*** Opening RECORDS FOR THE EXERCISE ***

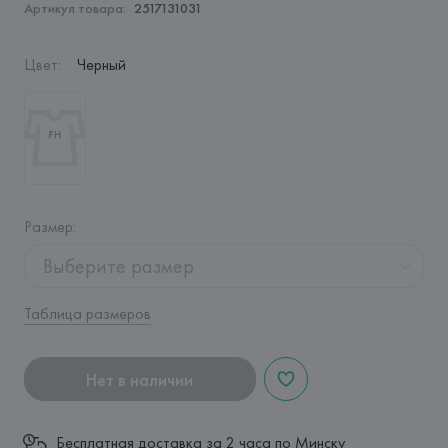
Артикул товара:
2517131031
Цвет
:
Черный
Размер
:
Выберите размер
Таблица размеров
Нет в наличии
Бесплатная доставка за 2 часа по Минску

*** Closing RECORDS FOR THE EXERCISE ***

(PROBLEM REQUIREMENTS)
In your answer, give every line of the listing above exactly, and do not include the images.

(RESULT OF THIS EXERCISE)
Артикул товара:
2517131031
Цвет
:
Черный
Размер
:
Выберите размер
Таблица размеров
Нет в наличии
Бесплатная доставка за 2 часа по Минску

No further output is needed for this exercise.